Bacterial surface proteins play a fundamental role in the interaction between cell and its environment. They constitute a diverse group of molecules with important functions. Moreover, they are potential drug targets, and targets for vaccines, as they are molecules with the highest probability to be recognized by the elements of the immune system.
The aim of this project is the identification in a fast and highly reliable manner of a set of protein vaccine candidates against two Gram-positive bacteria: i) Streptococcus pneumoniae, a Gram-positive bacterium which is pathogen in humans, being the leading cause of infective pneumonia in children and adollescents. Pneumococcal infections have increased in frequency and severity in the last decade in the developed countries, and they are a major problem in developing countries. This resurgence has heightened public concern, largely because no highly effective vaccine is available, resistance to certain antibiotics has recently emerged, and pneumococcal infections can cause high morbidity and mortality. ii) S. suis, which infects pigs causing various pathologies, which, in addition to causing economic losses, are also a public health problem for humans, since they cause serious zoonoses in people who come into contact with the animals.

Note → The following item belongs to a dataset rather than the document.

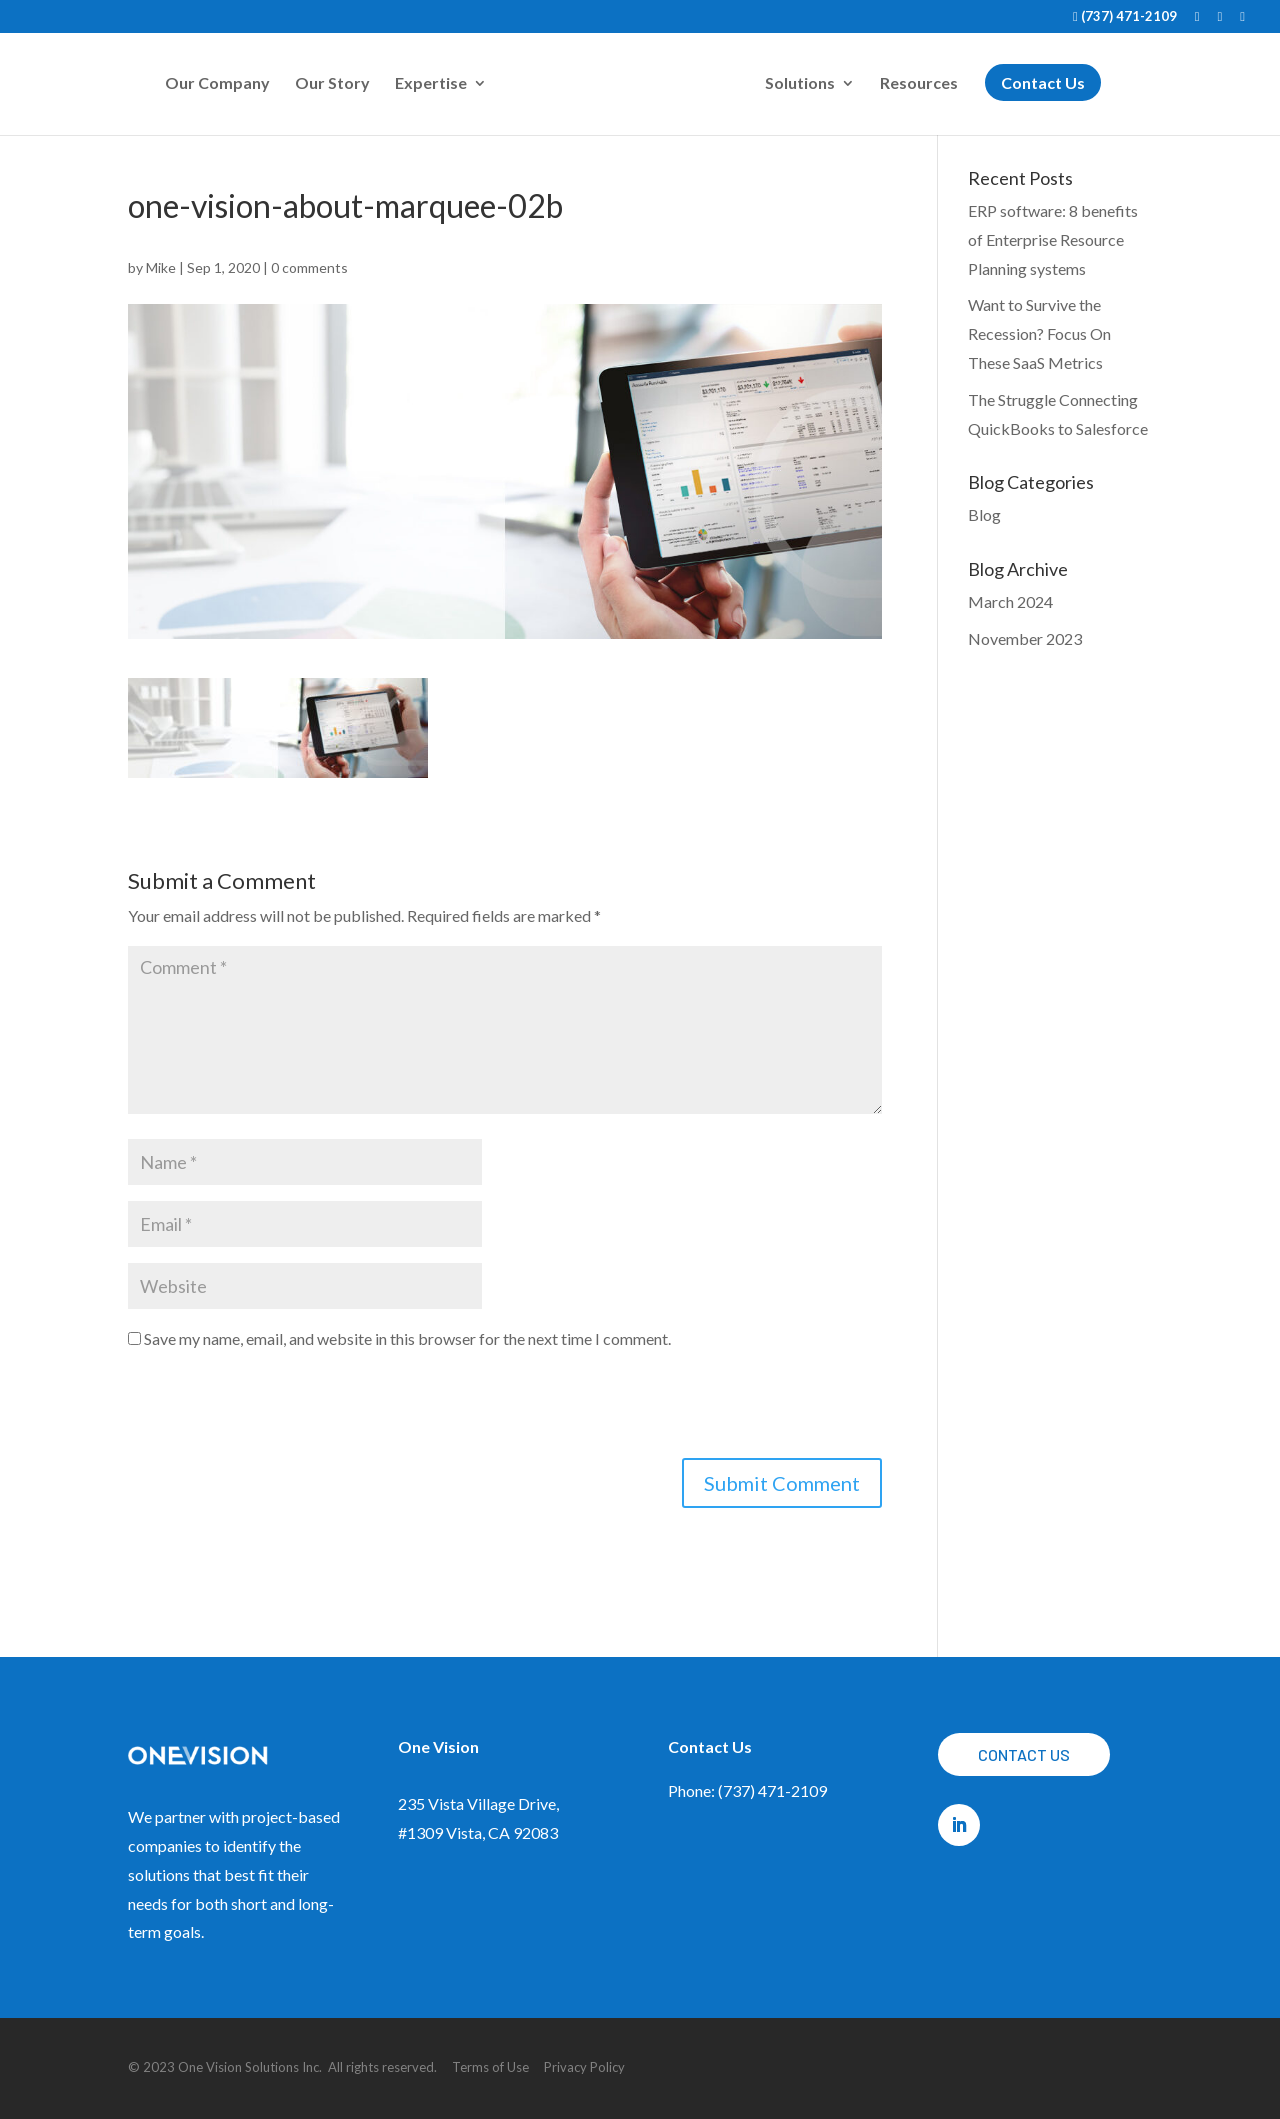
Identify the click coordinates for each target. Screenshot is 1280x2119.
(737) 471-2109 (1125, 17)
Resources (919, 84)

The post-genomic era offers exciting new opportunities for vaccine research, which are expected to shorten the time of vaccine discovery. In this proposal, a novel shotgun proteomics-based approach will be applied to identify protein vaccine candidates against the pneumococcus, consisting of the surface digestion of live bacteria with proteases in mild conditions that avoid cell lysis, the recovery of generated peptides and their separation and identification by LC-MS/MS. This will allow a fast and reliable identification of highly expressed and exposed proteins. The proteins identified will be validated to assess their in vivo accessibility to antibodies. Finally, protection assays on animal models will be carried out with the selected proteins, in order to find new candidates that can enter the pipeline for vaccine development.
ACHIEVEMENTS:
In this project we have defined by proteomics the pansurfome of a collection of swine clinical isolates of S. suis, and we have obtained two recombinant proteins present in most of them, being these proteins highly expressed, exposed and accessible to antibodies. One of them has been tested in both mice and pigs, giving rise to an immunogenic and even protective response. With regard to the pneumococcus, we have started the production of a collection of recombinant proteins for protective assays and future diagnostic platforms. We have also obtained and characterised membrane vesicles produced by the pneumococcus. All these results have been materialized in 8 articles in journals, as well as two Ph.D. theses and three Master theses.